Fig. 1 Bioactive compounds containing β-OH L-Trp residues (blue) or analogs linked via the benzene core of a heterocycle (purple).

There have been major advances in the use of engineered Trp synthase to access substituted L-Trps from their corresponding indole.^5–9 Analogs bearing a stereogenic methyl group at Cβ have also been synthesized.^10,11 However, current methods cannot tolerate alternative orientations of the indole side chain and non-alkyl groups at Cβ. Access to β-hydroxy (β-OH) L-Trp is desirable as the stereocenter can engage in H-bonding while simultaneously imposing conformational constraints on the sidechain.¹² Modifying the orientation of the indole ring has also been shown to alter molecular properties,^13,14 exemplified by the use of L-Trp regioisomers in FDA-approved antimigraine drugs zolmitriptan and zavegepant.

Despite the appeal of these complementary approaches, access to β-OH L-Trps has remained limited to a single regioisomer, in which the β-hydroxyalkyl chain is installed at the C3 position of the indole ring. The lack of methods to prepare β-OH L-Trp regioisomers represents a gap in the current synthetic repertoire. Traditional synthetic approaches to β-OH L-Trp involve derivatization of the native amino acid scaffold,¹⁵ or nucleophilic addition of indole derivatives into serine-derived aldehydes.¹⁶ Although such methods could be adapted to obtain the regioisomers, the need for multiple purification steps and the use of toxic reagents hinders utility.

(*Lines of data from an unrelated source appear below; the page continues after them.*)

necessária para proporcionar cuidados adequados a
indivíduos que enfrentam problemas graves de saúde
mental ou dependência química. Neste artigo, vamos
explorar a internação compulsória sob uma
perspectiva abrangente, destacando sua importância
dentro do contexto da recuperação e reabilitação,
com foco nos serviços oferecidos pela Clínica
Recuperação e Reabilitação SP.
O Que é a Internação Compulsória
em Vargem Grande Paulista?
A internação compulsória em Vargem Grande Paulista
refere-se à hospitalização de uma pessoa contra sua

Enzymatic strategies for β-OH amino acid synthesis have primarily leveraged pyridoxal 5′-phosphate (PLP)-dependent aldolases, such as L-threonine aldolases (LTAs) and transaldolases (LTTAs), which mediate the formation of carbon–carbon bonds with high stereocontrol.^17,18 These mechanistically related enzymes form a resonance-stabilized glycyl quinonoid nucleophile, (EQ^Gly), that performs an aldol addition into diverse carbonyl electrophiles (Fig. 2). LTAs generate a nucleophile by reversible deprotonation of glycine (Gly), necessitating an excess of Gly to overcome unfavorable thermodynamics.¹⁹ In contrast, LTTAs generate the nucleophile exclusively through retro-aldol cleavage of a β-OH amino acid side chain, and protonation of the nucleophile is intrinsically slow.²⁰ However, neither LTA nor LTTA enzymes have been utilized to access β-OH L-Trps. Expanding the substrate scope of this class of biocatalysts to include indole-containing aldehydes could enable a streamlined and sustainable approach to synthesizing β-OH L-Trp and its regioisomers.

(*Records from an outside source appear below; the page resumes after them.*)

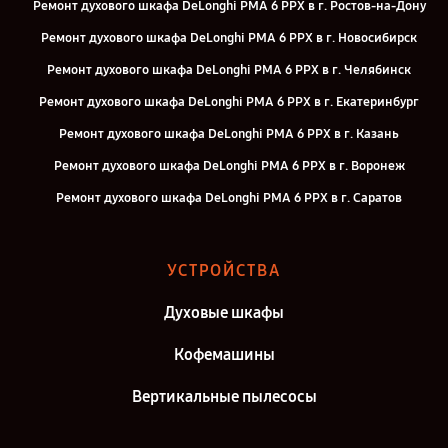
Ремонт духового шкафа DeLonghi PMA 6 PPX в г. Ростов-на-Дону
Ремонт духового шкафа DeLonghi PMA 6 PPX в г. Новосибирск
Ремонт духового шкафа DeLonghi PMA 6 PPX в г. Челябинск
Ремонт духового шкафа DeLonghi PMA 6 PPX в г. Екатеринбург
Ремонт духового шкафа DeLonghi PMA 6 PPX в г. Казань
Ремонт духового шкафа DeLonghi PMA 6 PPX в г. Воронеж
Ремонт духового шкафа DeLonghi PMA 6 PPX в г. Саратов
Ремонт духового шкафа DeLonghi PMA 6 PPX в г. Самара
Ремонт духового шкафа DeLonghi PMA 6 PPX в г. Киров
УСТРОЙСТВА
Ремонт духового шкафа DeLonghi PMA 6 PPX в г. Москва
Духовые шкафы
Ремонт духового шкафа DeLonghi PMA 6 PPX в г. Санкт-Петербург
Кофемашины
Вертикальные пылесосы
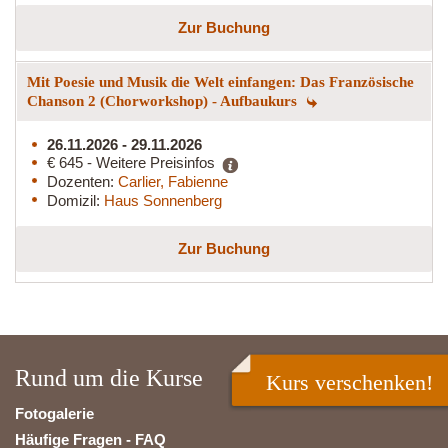
Zur Buchung
Mit Poesie und Musik die Welt einfangen: Das Französische
Chanson 2 (Chorworkshop) - Aufbaukurs
26.11.2026 - 29.11.2026
€ 645 - Weitere Preisinfos
Dozenten:
Carlier, Fabienne
Domizil:
Haus Sonnenberg
Zur Buchung
Rund um die Kurse
Kurs verschenken!
Fotogalerie
Häufige Fragen - FAQ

Fig. 2 PLP-dependent aldolases catalyze the formation of β-OH amino acids via an aldol-like addition. This works expands the substrate scope of L-threonine transaldolase ObiH to include indole carboxaldehydes for the synthesis of novel β-OH L-Trp regioisomers.

We began our investigation by evaluating whether LTAs or LTTAs exhibit activity on indole carboxaldehydes. LTA from Thermotoga maritima (TmLTA) is a well-characterized, thermostable enzyme known to react with a range of aldehydes.^21,22 However, when we conducted analytical-scale reactions with 10 mM indole-5-carboxaldehyde (5a), 1.0 M Gly, and 0.1 mol% TmLTA, only trace formation of β-OH L-Trp regioisomer 5b was observed after 5 h (Fig. 3A, entry 1). In contrast, analogous conditions using ObiH, an LTTA from the obafluorin biosynthesis pathway,^23,24 and 100 mM L-Thr afforded 5b in 17% yield (Fig. 3A, entry 2). These results reinforce our recent finding that ObiH generates a more versatile nucleophile than TmLTA,²⁵ and consequently, ObiH was selected for further reaction development.

Fig. 3 (A) Effects of different Thr (trans)aldolases on the synthesis of 5b. Acetaldehyde reduction system (RS) adapted from Xu and coworkers.²⁸ (B) Analytical substrate scope of ObiH with diverse indole carboxaldehydes. (C) Product formation over time for 5b after reaction optimization. See SI for individual reaction components.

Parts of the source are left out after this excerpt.